Cooper and Whatley will argue about prices, borders, jobs, energy, crime, and Washington. They should also answer a question built for North Carolina: when dirty goods move through clean paperwork, should banks help stop them?
If Cooper argues for clean energy, jobs, and corporate accountability, he should explain how banks, customs agencies, and importers will verify the supply chains behind those promises.
Federal Reserve research on U.S. bank trade finance found that the five largest trade-finance providers accounted for more than 75% of trade-finance loans. The five largest banks also accounted for more than 87% of reported trade-finance claims. Around 90% of U.S. banks reported no commercial letters of credit at all. This high concentration of trade finance makes banking legislation a potentially game-changing avenue for protecting indigenous people, forests like the Amazon, domestic manufacturers, and much more.

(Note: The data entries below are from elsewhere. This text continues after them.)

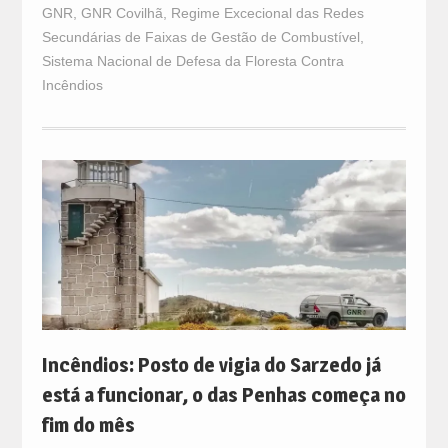
GNR
,
GNR Covilhã
,
Regime Excecional das Redes
Secundárias de Faixas de Gestão de Combustível
,
Sistema Nacional de Defesa da Floresta Contra
Incêndios
Incêndios: Posto de vigia do Sarzedo já
está a funcionar, o das Penhas começa no
fim do mês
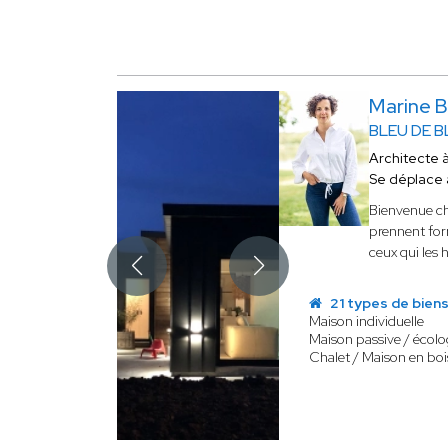
Marine 
BLEU DE 
Architecte 
Se déplace
Bienvenue c
prennent form
ceux qui les 
21 types de bien
Maison individuelle
Maison passive / écol
Chalet / Maison en boi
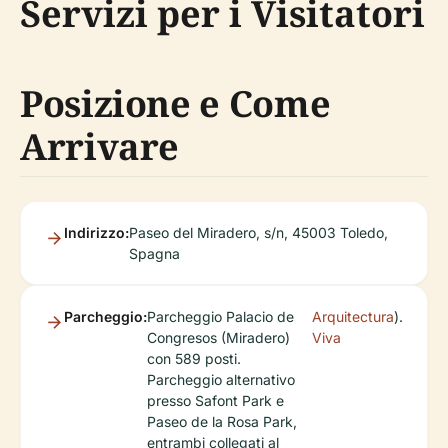
Servizi per i Visitatori
Posizione e Come
Arrivare
Indirizzo:
Paseo del Miradero, s/n, 45003 Toledo,
Spagna
Parcheggio:
Parcheggio Palacio de
Arquitectura
).
Congresos (Miradero)
Viva
con 589 posti.
Parcheggio alternativo
presso Safont Park e
Paseo de la Rosa Park,
entrambi collegati al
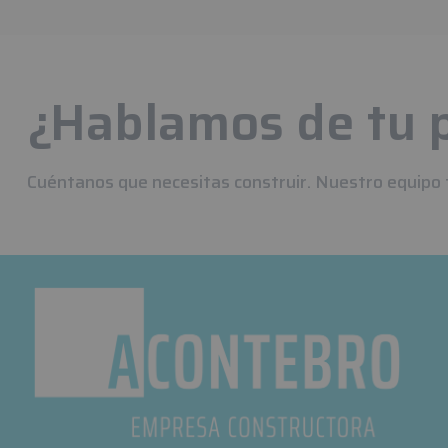
¿Hablamos de tu 
Cuéntanos que necesitas construir. Nuestro equipo 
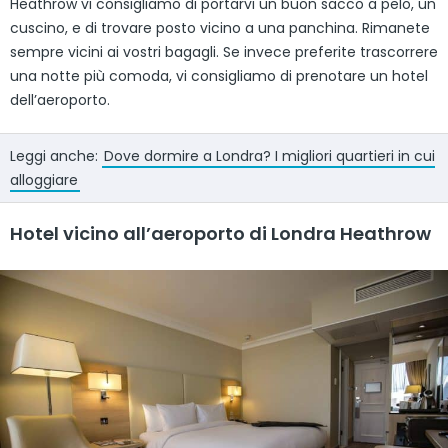
Heathrow vi consigliamo di portarvi un buon sacco a pelo, un
cuscino, e di trovare posto vicino a una panchina. Rimanete
sempre vicini ai vostri bagagli. Se invece preferite trascorrere
una notte più comoda, vi consigliamo di prenotare un hotel
dell’aeroporto.
Leggi anche:
Dove dormire a Londra? I migliori quartieri in cui
alloggiare
Hotel vicino all’aeroporto di Londra Heathrow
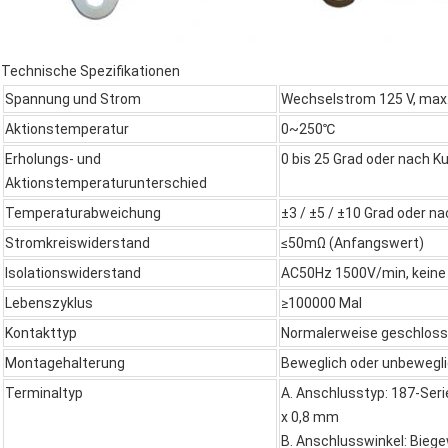
Technische Spezifikationen
Spannung und Strom
Wechselstrom 125 V, max.
Aktionstemperatur
0~250℃
Erholungs- und
0 bis 25 Grad oder nach
Aktionstemperaturunterschied
Temperaturabweichung
±3 / ±5 / ±10 Grad oder 
Stromkreiswiderstand
≤50mΩ (Anfangswert)
Isolationswiderstand
AC50Hz 1500V/min, keine
Lebenszyklus
≥100000 Mal
Kontakttyp
Normalerweise geschloss
Montagehalterung
Beweglich oder unbewegl
Terminaltyp
A. Anschlusstyp: 187-Serie
x 0,8 mm
B. Anschlusswinkel: Biege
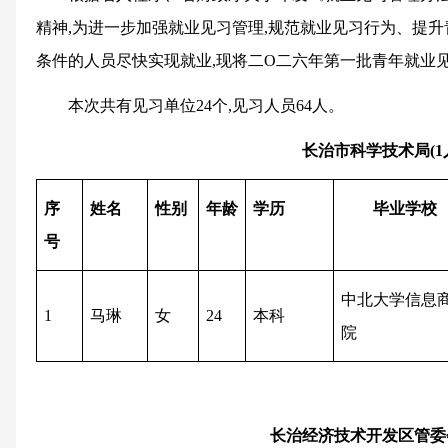
精神,为进一步加强就业见习管理,规范就业见习行为、提
条件的人员尽快实现就业,现将二O二六年第一批青年就业
本次共有见习单位24个,见习人员64人。
长治市科学技术局
(
1
序
姓名
性别
年龄
学历
毕业学校
号
中北大学信息
1
马琳
女
24
本科
院
长治经济技术开发区管委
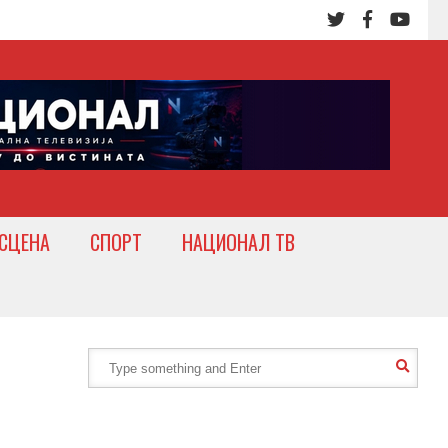
СЦЕНА
СПОРТ
НАЦИОНАЛ ТВ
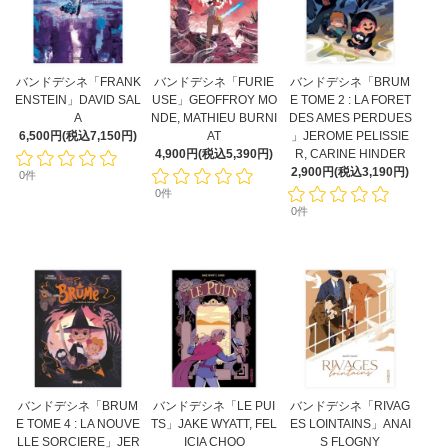
バンドデシネ「FRANK
バンドデシネ「FURIE
バンドデシネ「BRUM
ENSTEIN」DAVID SAL
USE」GEOFFROY MO
E TOME 2 : LA FORET
A
NDE, MATHIEU BURNI
DES AMES PERDUES
6,500円(税込7,150円)
AT
」JEROME PELISSIE
4,900円(税込5,390円)
R, CARINE HINDER
2,900円(税込3,190円)
0件
0件
0件
バンドデシネ「BRUM
バンドデシネ「LE PUI
バンドデシネ「RIVAG
E TOME 4 : LA NOUVE
TS」JAKE WYATT, FEL
ES LOINTAINS」ANAI
LLE SORCIERE」JER
ICIA CHOO
S FLOGNY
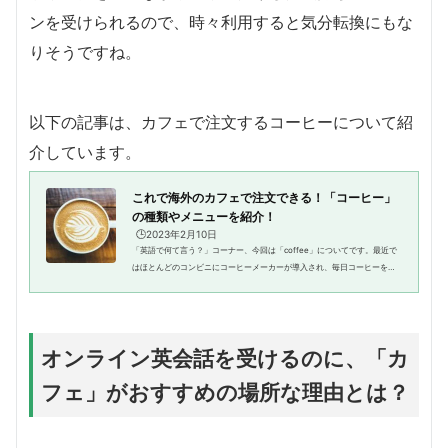
ンを受けられるので、時々利用すると気分転換にもな
りそうですね。
以下の記事は、カフェで注文するコーヒーについて紹
介しています。
これで海外のカフェで注文できる！「コーヒー」
の種類やメニューを紹介！
🕒️2023年2月10日
「英語で何て言う？」コーナー、今回は「coffee」についてです。最近で
はほとんどのコンビニにコーヒーメーカーが導入され、毎日コーヒーを飲
む人もいるのではないでしょうか。今回は、旅行先・留学先などのカフェ
で注文するときにも役立つ色々...
オンライン英会話を受けるのに、「カ
フェ」がおすすめの場所な理由とは？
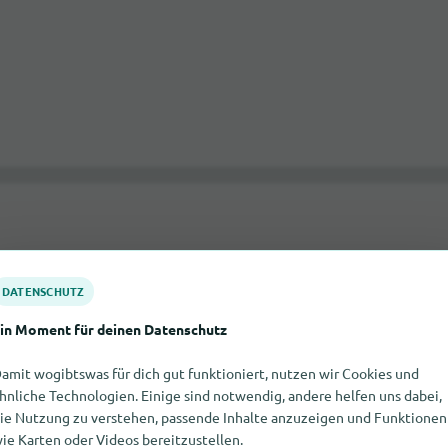
DATENSCHUTZ
in Moment für deinen Datenschutz
amit wogibtswas für dich gut funktioniert, nutzen wir Cookies und
hnliche Technologien. Einige sind notwendig, andere helfen uns dabei,
ie Nutzung zu verstehen, passende Inhalte anzuzeigen und Funktionen
ie Karten oder Videos bereitzustellen.
rt am Main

If Whatley argues for tariffs, border control, and American manufacturing, he should explain how enforcement will distinguish real domestic protection from another paperwork game.
Both candidates should answer the same question: will you support federal rules requiring large trade-finance banks to perform enhanced due diligence on high-risk goods before financing or processing transactions?

Tariffs Are Not Enough
This is where the race should move beyond tariff theater.
Tariffs punish declared origin. Traceability tests whether the declared origin is true. A tariff may push goods through Mexico, Southeast Asia, the Caribbean, or another waypoint. A banking rule can ask whether the source, owner, route, and end user match the paperwork.
North Carolina manufacturers should care because a domestic producer competes against importers that may use weak documentation, hidden ownership, forced-labor inputs, illegal timber, origin laundering, or third-country rerouting to make a product look cleaner than it is.
The same point applies to forest products. A North Carolina mill should not have to compete with a forged permit. A furniture maker should not compete against wood whose harvest origin cannot survive scrutiny. A paper or packaging company should not lose market share to goods that carry a clean label but a dirty chain.
Clean markets need clean checkpoints.